Wenige Zeilen später folgt jedoch der Satz, er danke der Association CERES, der Stiftung ‘‘Charles Leopold Mayer pour le Progrès de l’Homme’’, dem französischen Forschungsministerium und CRIIGEN für ihre große Unterstützung. Hinter CERES verbergen sich mehrere große Supermarktketten, darunter Carrefour und Auchan, die sich gegenüber ihren Konsumenten mehrfach als „gentechnikfrei“ erklärt haben. Séralini findet das nicht bedenklich, weil die Zuwendungen an CRIIGEN http://www.criigen.org geleistet wurden, eine Stiftung, bei der Séralini als Vorsitzender des wissenschaftlichen Beirats agiert.

Stiftungspräsident ist der Mediziner, Homöopath und Akupunkteur Joël Spiroux de Vendomois, der auch schon mal gern Seminare für die französische Firma Sevene Pharma abhält http. Sevene Pharma, spezialisiert auf pflanzliche Medizin, verspricht, ein Mittel zur Entgiftung für Menschen zu entwickeln, die mit Roundup und anderen Herbiziden „vergiftet“ sind und bewirbt Séralinis Bücher. Und wer untersucht das innovative Produkt Dig-1 der Firma? Séralini! Bei Dig-1 handelt es sich um einen pflanzlichen Extrakt aus Löwenzahn, der Großen Klette und der Gewöhnlichen Berberitze. Die Stiftung ‘‘Charles Leopold Mayer pour le Progrès de l’Homme’’ (FPH) zählt zu den langjährigen Unterstützern von anti-Gentechnik-Projekten und hat diverse illustre Kampagnen mitfinanziert, z. B. Stop OGM und Combat Monsanto. Kein Interessenskonflikt also.

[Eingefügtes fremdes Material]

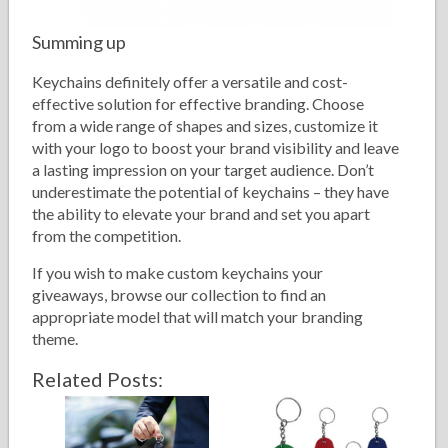
Summing up
Keychains definitely offer a versatile and cost-
effective solution for effective branding. Choose
from a wide range of shapes and sizes, customize it
with your logo to boost your brand visibility and leave
a lasting impression on your target audience. Don’t
underestimate the potential of keychains – they have
the ability to elevate your brand and set you apart
from the competition.
If you wish to make custom keychains your
giveaways, browse our collection to find an
appropriate model that will match your branding
theme.
Related Posts:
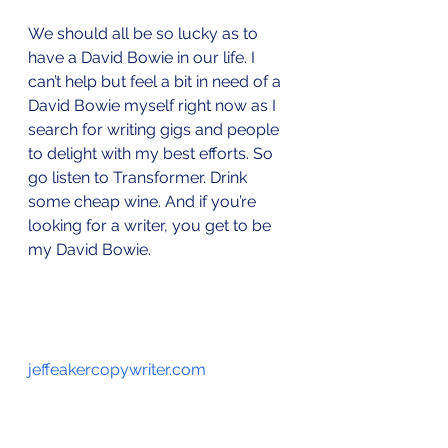
We should all be so lucky as to 
have a David Bowie in our life. I 
can’t help but feel a bit in need of a 
David Bowie myself right now as I 
search for writing gigs and people 
to delight with my best efforts. So 
go listen to Transformer. Drink 
some cheap wine. And if you’re 
looking for a writer, you get to be 
my David Bowie.
jeffeakercopywriter.com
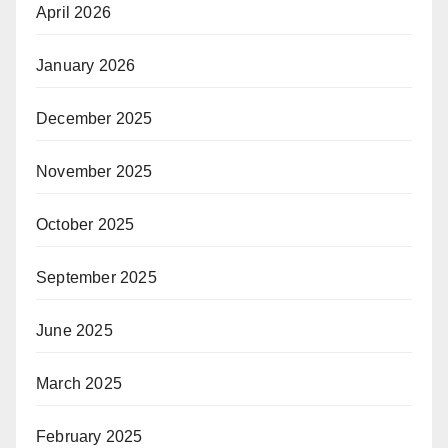
April 2026
January 2026
December 2025
November 2025
October 2025
September 2025
June 2025
March 2025
February 2025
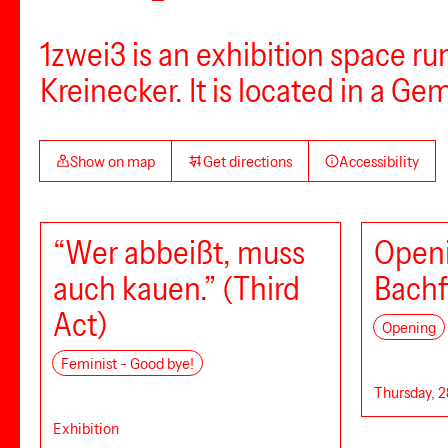
1zwei3 is an exhibition space r
Kreinecker. It is located in a Ge
Show on map
Get directions
Accessibility
“Wer abbeißt, muss
Openi
auch kauen.” (Third
Bachf
Act)
Opening
Feminist - Good bye!
Thursday, 2
Exhibition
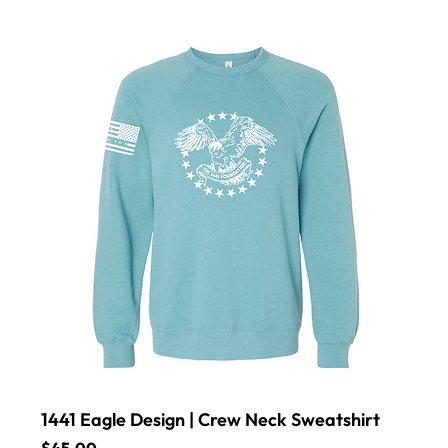
1441 Eagle Design | Crew Neck Sweatshirt
Price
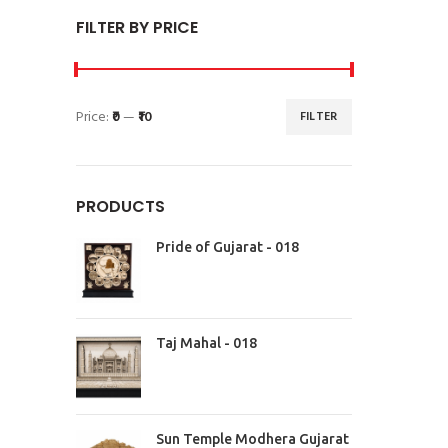
FILTER BY PRICE
Price:
₹0
—
₹10
FILTER
PRODUCTS
Pride of Gujarat - 018
Taj Mahal - 018
Sun Temple Modhera Gujarat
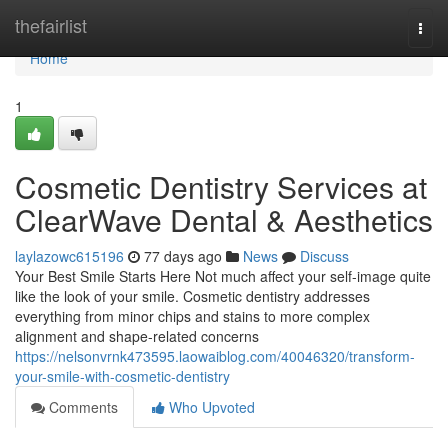
Home
thefairlist
Togg
navi
Home
1
Cosmetic Dentistry Services at
ClearWave Dental & Aesthetics
laylazowc615196
77 days ago
News
Discuss
Your Best Smile Starts Here Not much affect your self-image quite
like the look of your smile. Cosmetic dentistry addresses
everything from minor chips and stains to more complex
alignment and shape-related concerns
https://nelsonvrnk473595.laowaiblog.com/40046320/transform-
your-smile-with-cosmetic-dentistry
Comments
Who Upvoted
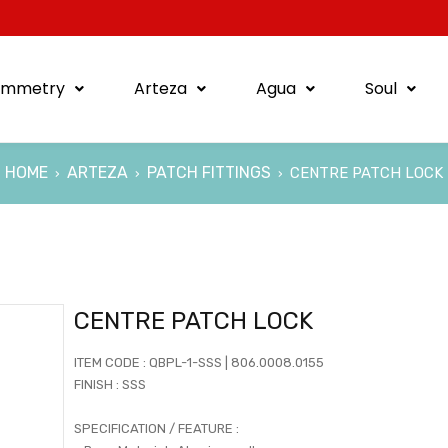
ymmetry
Arteza
Agua
Soul
HOME
ARTEZA
PATCH FITTINGS
CENTRE PATCH LOCK
›
›
›
CENTRE PATCH LOCK
ITEM CODE : QBPL-1-SSS | 806.0008.0155
FINISH : SSS
SPECIFICATION / FEATURE :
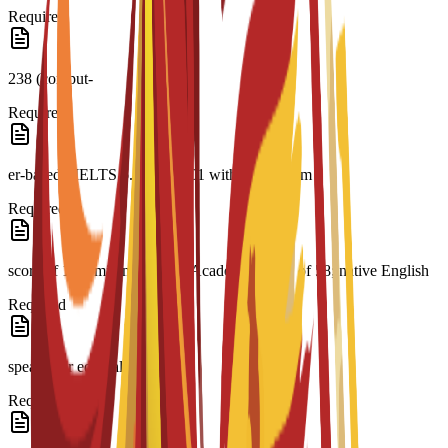
Required
238 (comput-
Required
er-based); IELTS 6.5; CAE C1 with a minimum
Required
score of 176; minimum PTE Academic Score of 58; native English
Required
speaker or equivalent
Required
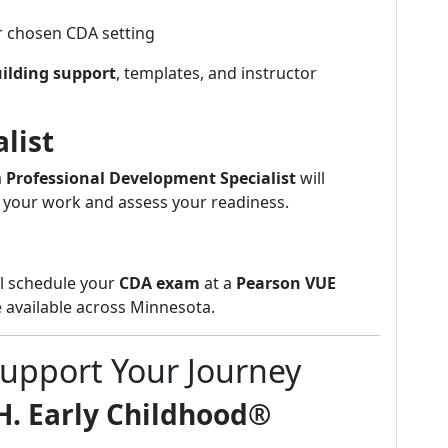
r chosen CDA setting
uilding support
, templates, and instructor
list
a
Professional Development Specialist
will
 your work and assess your readiness.
ll schedule your
CDA exam
at a
Pearson VUE
 available across Minnesota.
Support Your Journey
H. Early Childhood®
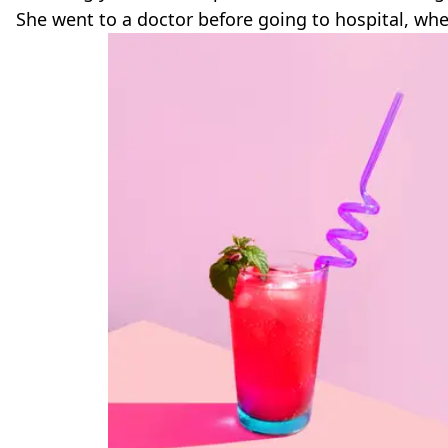
She went to a doctor before going to hospital, wh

Die Veröffentlichung dürfte Séralini sehr gelegen kommen. Am 26. September erscheint sein neues Buch „Tous cobayes !“ - „Wir sind alle Versuchskaninchen“ über GMOs, Herbizide und Chemieprodukte. Fortsetzung folgt, am 19.9. auf Canal+ (“Grand Journal”) und der Dokumentarfilm zum Buch und zur Studie wird am 16.10 auf France 5 gezeigt. Ach ja, und am 27. September wird in Brüssel über eine weitere Zulassung von gentechnisch verändertem Mais (MIR162) abgestimmt, der in Lebens- und Futtermitteln verwendet werden soll.